### [Instructions to follow]
Please return each of the entries that follow, unchanged in every word.

### [Entries shown]

((

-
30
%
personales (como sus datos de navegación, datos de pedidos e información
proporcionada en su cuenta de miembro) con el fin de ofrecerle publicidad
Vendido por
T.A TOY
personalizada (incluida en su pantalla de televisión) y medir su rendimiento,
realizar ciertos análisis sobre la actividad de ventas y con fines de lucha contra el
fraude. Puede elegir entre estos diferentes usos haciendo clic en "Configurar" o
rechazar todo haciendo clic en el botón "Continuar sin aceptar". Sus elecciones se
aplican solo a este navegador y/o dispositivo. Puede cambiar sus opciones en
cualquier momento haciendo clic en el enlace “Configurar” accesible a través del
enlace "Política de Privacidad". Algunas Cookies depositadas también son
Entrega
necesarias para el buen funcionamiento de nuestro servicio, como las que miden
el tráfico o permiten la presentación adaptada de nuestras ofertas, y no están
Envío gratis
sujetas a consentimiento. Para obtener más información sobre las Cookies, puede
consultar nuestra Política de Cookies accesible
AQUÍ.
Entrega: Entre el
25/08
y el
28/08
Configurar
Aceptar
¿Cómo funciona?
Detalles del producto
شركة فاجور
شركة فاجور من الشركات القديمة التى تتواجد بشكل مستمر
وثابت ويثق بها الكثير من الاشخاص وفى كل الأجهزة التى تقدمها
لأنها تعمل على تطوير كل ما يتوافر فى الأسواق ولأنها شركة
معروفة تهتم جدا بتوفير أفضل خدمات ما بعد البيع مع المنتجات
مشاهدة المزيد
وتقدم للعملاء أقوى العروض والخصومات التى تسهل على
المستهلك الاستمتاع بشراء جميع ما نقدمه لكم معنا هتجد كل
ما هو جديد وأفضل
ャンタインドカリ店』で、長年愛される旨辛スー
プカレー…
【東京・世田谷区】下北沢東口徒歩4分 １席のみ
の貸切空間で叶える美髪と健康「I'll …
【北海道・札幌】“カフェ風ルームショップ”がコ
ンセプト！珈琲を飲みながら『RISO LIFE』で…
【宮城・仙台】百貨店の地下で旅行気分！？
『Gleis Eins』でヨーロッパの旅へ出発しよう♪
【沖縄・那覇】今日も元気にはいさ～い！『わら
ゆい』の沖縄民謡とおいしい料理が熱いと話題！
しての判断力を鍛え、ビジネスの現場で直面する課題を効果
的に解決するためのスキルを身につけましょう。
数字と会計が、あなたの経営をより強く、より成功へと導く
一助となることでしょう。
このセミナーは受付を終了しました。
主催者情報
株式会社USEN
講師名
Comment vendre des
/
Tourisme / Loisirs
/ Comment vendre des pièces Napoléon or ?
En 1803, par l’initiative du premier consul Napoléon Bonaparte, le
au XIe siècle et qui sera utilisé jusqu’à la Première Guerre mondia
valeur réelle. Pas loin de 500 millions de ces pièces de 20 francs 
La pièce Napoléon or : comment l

))

### [Exercise result]
-
30
%
personales (como sus datos de navegación, datos de pedidos e información
proporcionada en su cuenta de miembro) con el fin de ofrecerle publicidad
Vendido por
T.A TOY
personalizada (incluida en su pantalla de televisión) y medir su rendimiento,
realizar ciertos análisis sobre la actividad de ventas y con fines de lucha contra el
fraude. Puede elegir entre estos diferentes usos haciendo clic en "Configurar" o
rechazar todo haciendo clic en el botón "Continuar sin aceptar". Sus elecciones se
aplican solo a este navegador y/o dispositivo. Puede cambiar sus opciones en
cualquier momento haciendo clic en el enlace “Configurar” accesible a través del
enlace "Política de Privacidad". Algunas Cookies depositadas también son
Entrega
necesarias para el buen funcionamiento de nuestro servicio, como las que miden
el tráfico o permiten la presentación adaptada de nuestras ofertas, y no están
Envío gratis
sujetas a consentimiento. Para obtener más información sobre las Cookies, puede
consultar nuestra Política de Cookies accesible
AQUÍ.
Entrega: Entre el
25/08
y el
28/08
Configurar
Aceptar
¿Cómo funciona?
Detalles del producto
شركة فاجور
شركة فاجور من الشركات القديمة التى تتواجد بشكل مستمر
وثابت ويثق بها الكثير من الاشخاص وفى كل الأجهزة التى تقدمها
لأنها تعمل على تطوير كل ما يتوافر فى الأسواق ولأنها شركة
معروفة تهتم جدا بتوفير أفضل خدمات ما بعد البيع مع المنتجات
مشاهدة المزيد
وتقدم للعملاء أقوى العروض والخصومات التى تسهل على
المستهلك الاستمتاع بشراء جميع ما نقدمه لكم معنا هتجد كل
ما هو جديد وأفضل
ャンタインドカリ店』で、長年愛される旨辛スー
プカレー…
【東京・世田谷区】下北沢東口徒歩4分 １席のみ
の貸切空間で叶える美髪と健康「I'll …
【北海道・札幌】“カフェ風ルームショップ”がコ
ンセプト！珈琲を飲みながら『RISO LIFE』で…
【宮城・仙台】百貨店の地下で旅行気分！？
『Gleis Eins』でヨーロッパの旅へ出発しよう♪
【沖縄・那覇】今日も元気にはいさ～い！『わら
ゆい』の沖縄民謡とおいしい料理が熱いと話題！
しての判断力を鍛え、ビジネスの現場で直面する課題を効果
的に解決するためのスキルを身につけましょう。
数字と会計が、あなたの経営をより強く、より成功へと導く
一助となることでしょう。
このセミナーは受付を終了しました。
主催者情報
株式会社USEN
講師名
Comment vendre des
/
Tourisme / Loisirs
/ Comment vendre des pièces Napoléon or ?
En 1803, par l’initiative du premier consul Napoléon Bonaparte, le
au XIe siècle et qui sera utilisé jusqu’à la Première Guerre mondia
valeur réelle. Pas loin de 500 millions de ces pièces de 20 francs 
La pièce Napoléon or : comment l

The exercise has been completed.